* **Assignment**
Which lines in the records below contain the word "provided"? Report each of them.

(Items listed in a dataset)
*** Begin section ***

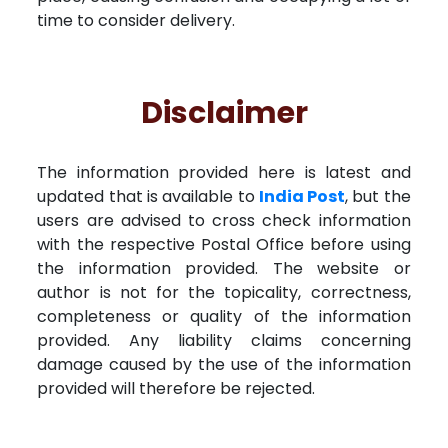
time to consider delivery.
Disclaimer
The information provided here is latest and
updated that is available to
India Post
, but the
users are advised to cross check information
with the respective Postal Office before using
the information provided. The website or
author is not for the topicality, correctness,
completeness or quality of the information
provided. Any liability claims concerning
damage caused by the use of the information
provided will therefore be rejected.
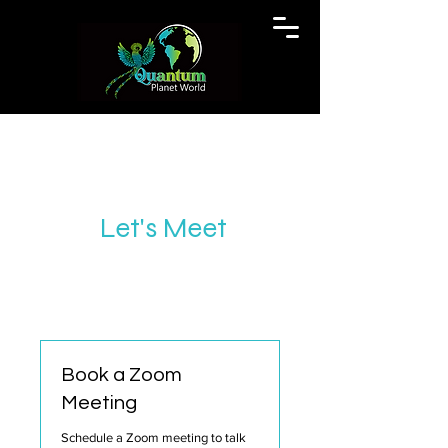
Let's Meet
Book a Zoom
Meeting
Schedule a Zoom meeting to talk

*** End section ***

* **Output**
The information provided here is latest and
the information provided. The website or
provided. Any liability claims concerning
provided will therefore be rejected.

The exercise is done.